VMware Cloud Community
jhyicraft
Contributor
Contributor

VM Power on failures after adding PCIe device (GPU passthrough)

Hello

I experiencing the VM Power On Failures issue on vSphere 7 (same on ESXi Host) with adding PCIe device NVIDIA GPU.

- ESXi Task result

jhyicraft_0-1707979846834.png

- vSphere Power On Failures

jhyicraft_1-1707979938264.png

- ESXi Host Configure

jhyicraft_2-1707980349084.png

jhyicraft_3-1707980368991.png

- VM Configure
There is no NVIDIA GRID vGPU Profiles either (empty and missing profiles)

jhyicraft_4-1707980441128.png

I even can not check the HCL for the Supermicro vendor in Lifecycle Manager.
There is no vendor add on or something else for Supermicro.

jhyicraft_5-1707980640797.png

 

  •  ESXi
    • VMware ESXi 7.0.3 (VMKernel Release Build 22348816)
    • Chassis
      • Supermicro SYS-221H-TNR
      • CPU Intel Xeon(R) Platinum 8480+ * 2EA
      • Memory 1TB
      • GPU
        • NVIDIA L40 * 2EA
        • Host Driver
          • NVIDIA-GRID-vSphere-7.0-535.129.03-537.70
  • vCenter
    • VMware vCenter Server Appliance 7.0.0.10300
    • VM on ESXi Host

What should I do with them?

Thank you.

Labels (4)
0 Kudos
11 Replies
berndweyand
Expert
Expert

both L40 show 0 Bytes - is the gpu manager installed correctly ?
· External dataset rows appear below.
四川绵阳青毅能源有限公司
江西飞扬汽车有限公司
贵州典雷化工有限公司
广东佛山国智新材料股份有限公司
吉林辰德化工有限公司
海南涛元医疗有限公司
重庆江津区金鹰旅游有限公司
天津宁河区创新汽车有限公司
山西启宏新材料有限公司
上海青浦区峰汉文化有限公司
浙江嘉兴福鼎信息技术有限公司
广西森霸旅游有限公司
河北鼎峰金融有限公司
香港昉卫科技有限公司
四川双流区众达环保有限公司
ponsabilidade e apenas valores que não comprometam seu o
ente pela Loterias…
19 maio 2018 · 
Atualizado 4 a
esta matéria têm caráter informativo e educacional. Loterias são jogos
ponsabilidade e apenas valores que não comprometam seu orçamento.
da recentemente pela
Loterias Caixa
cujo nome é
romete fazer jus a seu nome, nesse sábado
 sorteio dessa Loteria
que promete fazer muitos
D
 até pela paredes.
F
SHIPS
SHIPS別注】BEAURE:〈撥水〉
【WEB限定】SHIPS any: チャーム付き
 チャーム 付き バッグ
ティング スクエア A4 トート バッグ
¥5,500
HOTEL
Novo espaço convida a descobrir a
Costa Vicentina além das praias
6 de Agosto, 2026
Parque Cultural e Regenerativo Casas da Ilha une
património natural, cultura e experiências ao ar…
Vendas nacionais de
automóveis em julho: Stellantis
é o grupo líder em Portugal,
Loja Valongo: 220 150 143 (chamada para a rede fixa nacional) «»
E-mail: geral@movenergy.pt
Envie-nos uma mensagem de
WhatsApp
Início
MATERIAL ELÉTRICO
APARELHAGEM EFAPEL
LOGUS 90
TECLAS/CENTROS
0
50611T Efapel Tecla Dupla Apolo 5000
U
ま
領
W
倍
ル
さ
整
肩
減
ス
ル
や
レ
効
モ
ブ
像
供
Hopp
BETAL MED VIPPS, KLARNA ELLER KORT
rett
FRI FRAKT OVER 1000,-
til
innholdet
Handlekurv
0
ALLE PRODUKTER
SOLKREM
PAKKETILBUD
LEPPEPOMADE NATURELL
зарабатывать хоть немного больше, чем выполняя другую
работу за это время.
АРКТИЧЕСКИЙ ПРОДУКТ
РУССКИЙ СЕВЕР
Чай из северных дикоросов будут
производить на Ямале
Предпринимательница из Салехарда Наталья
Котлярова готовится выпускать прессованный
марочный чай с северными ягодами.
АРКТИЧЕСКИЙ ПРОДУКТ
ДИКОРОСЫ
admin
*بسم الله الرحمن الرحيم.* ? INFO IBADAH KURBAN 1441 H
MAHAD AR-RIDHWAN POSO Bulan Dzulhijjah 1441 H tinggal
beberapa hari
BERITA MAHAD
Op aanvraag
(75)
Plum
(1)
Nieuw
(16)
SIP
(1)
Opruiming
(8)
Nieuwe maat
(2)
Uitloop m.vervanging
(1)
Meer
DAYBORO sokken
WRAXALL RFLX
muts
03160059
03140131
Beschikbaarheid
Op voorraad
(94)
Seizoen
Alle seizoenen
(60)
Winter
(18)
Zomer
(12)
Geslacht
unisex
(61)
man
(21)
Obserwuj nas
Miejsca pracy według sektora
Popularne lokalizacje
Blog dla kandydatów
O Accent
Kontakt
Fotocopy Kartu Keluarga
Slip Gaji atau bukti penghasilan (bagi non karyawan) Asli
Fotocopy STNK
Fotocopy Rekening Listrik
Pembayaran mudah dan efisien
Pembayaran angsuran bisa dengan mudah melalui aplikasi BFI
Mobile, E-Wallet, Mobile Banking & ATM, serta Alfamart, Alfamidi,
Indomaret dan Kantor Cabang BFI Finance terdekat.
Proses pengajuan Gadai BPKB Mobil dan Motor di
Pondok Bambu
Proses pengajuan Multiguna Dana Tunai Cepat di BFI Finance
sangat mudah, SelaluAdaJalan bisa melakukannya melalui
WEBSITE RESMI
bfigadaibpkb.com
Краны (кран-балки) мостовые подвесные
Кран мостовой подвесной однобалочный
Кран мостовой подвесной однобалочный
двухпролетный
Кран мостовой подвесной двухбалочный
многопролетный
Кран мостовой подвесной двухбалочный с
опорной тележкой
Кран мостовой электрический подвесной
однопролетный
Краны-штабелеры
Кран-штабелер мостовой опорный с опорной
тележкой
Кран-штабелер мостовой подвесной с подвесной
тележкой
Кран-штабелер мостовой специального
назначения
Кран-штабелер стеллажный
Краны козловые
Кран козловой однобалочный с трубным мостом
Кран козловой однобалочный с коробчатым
try "nvidia-smi" on the console to check

0 Kudos
jhyicraft
Contributor
Contributor

Thank you for the check.

The gpu manager was not installed, so I installed and reboot the host.

  • nvidia-smi works fine on the esxi host
  • /etc/init.d/nvdGpuMgmtDaemon status showing
    daemon_nvdGpuMgmtDaemon is running

Now I can see the vGPU Profiles on L40 GPUs!

also the Memory of each L40 GPU shows 44.9GB now.

But the VM still cannot start with Direct I/O and vGPU profile neither.

 

++

I tried

  • disable all passthrough settings on the GPUs
  • add PCIe device on the guest VM with vGPU profile 'nvidia_l40-48q'

but still have same error and cannot start the guest vm with gpu.

0 Kudos
bluefirestorm
Champion
Champion

Have a look at the vmware.log and it might give a clue that why the power-on is failing.
Considering that each L40s has 48GB VRAM, it might be the MMIO size, 2 x 48GB = 96GB. The MMIO size has to be a power of 2; starting at 32GB, 64GB, 128GB .. etc

Assuming the VM is already configured for EFI virtual firmware, you could try adding/editing the vmx with the following lines to increase the MMIO size.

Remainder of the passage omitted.